我站在花洒下面冲着头发,抓紧这点难得的空隙思考沈栖迟的事情。没错,空隙。这几天接连发生的一切已经把我原本平静得近乎无聊的生活烧成了一锅快要沸腾的水,事情一件接着一件,紧凑又高温,连让我安静坐下来整理思绪的时间都越来越少,以至于现在洗澡都成了难得的思考时间。
刚才月光下,青年近乎告白的模样又一次从脑子里浮了出来。
都到这个程度了,姑且就称之为告白吧。
我是个冷漠的人,但不得不承认,那一刻内心确实有所触动。因为我知道,他说那些话的时候是真挚的,至少在那一刻,他是真的觉得只要能让我多喜欢他一点点,自己就会满足。
就结果而言,他被我吸引了。
吸引。
这个词在脑子里慢慢转了一圈,我不可避免地想到了林见秋。虽然目前还说不上喜欢——远不到为了他这样那样的地步,但我确实同样被林见秋吸引着。
至于到底被什么吸引,漂亮的脸当然算一个,不过那更多属于口嗨。我不是看见帅哥就会丧失判断力的色中饿鬼,长得再好看,最多也只是“男人你引起了我的注意”,也不至于动摇理智。
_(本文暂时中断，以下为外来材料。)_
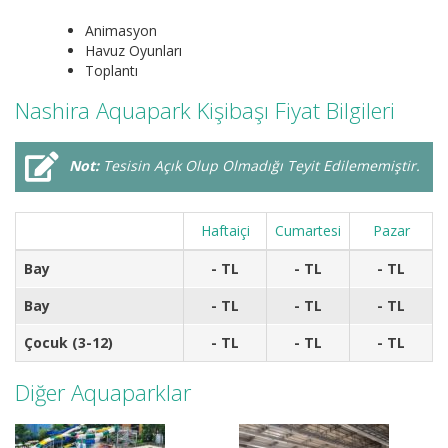
Animasyon
Havuz Oyunları
Toplantı
Nashira Aquapark Kişibaşı Fiyat Bilgileri
Not:
Tesisin Açık Olup Olmadığı Teyit Edilememiştir.
Haftaiçi
Cumartesi
Pazar
Bay
- TL
- TL
- TL
Bay
- TL
- TL
- TL
Çocuk (3-12)
- TL
- TL
- TL
Diğer Aquaparklar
真正的答案其实有点变态。虽然这么说既下流又缺德,但我确实在看到他那副卑微、脆弱,又被生活折磨得近乎麻木的样子时候,boki了。
总觉得这种人在床上应该很容易被弄哭。
配得感低,又习惯了忍耐,好像不管别人对他做什么,他都不会反抗,只是安安静静地缩在那里承受一切,过很久才后知后觉地难过。
不过,当然的,我也不是什么恶人。
我会照顾好他,像温室里的花,又像笼中的鸟,不是为了把他折断或者困死,而是给他足够的水、阳光和安全感,让他在我的爱里最大限度保留自己原本的样子。
我不喜欢强人所难。
在两情相悦的情况下,这叫情趣。
这么绕了一圈,问题反而变得清楚起来。
真正吸引我的,并不完全是“林见秋这个人”。
而是他身上所代表的某种本质。
脆弱,依赖,麻木,以及藏在最深处、连他自己都快忘掉了的求生欲。那些东西组合起来,形成了一种对我而言异常鲜明的吸引力。
那么沈栖迟呢?
我不觉得刚才那个棕毛沈栖迟是在骗我。他的眼神是真的,那一刻的情绪也是真的,他确实希望有人能够越过外貌、偶像身份和所有附加价值,单纯地喜欢“他”。
可这种愿望太美好了。美好得反而不像全部。
人毕竟是人。真正能制造吸引力的,从来不是空白而纯粹的美好,而是欲望。越深沉的欲望,产生的引力往往越强。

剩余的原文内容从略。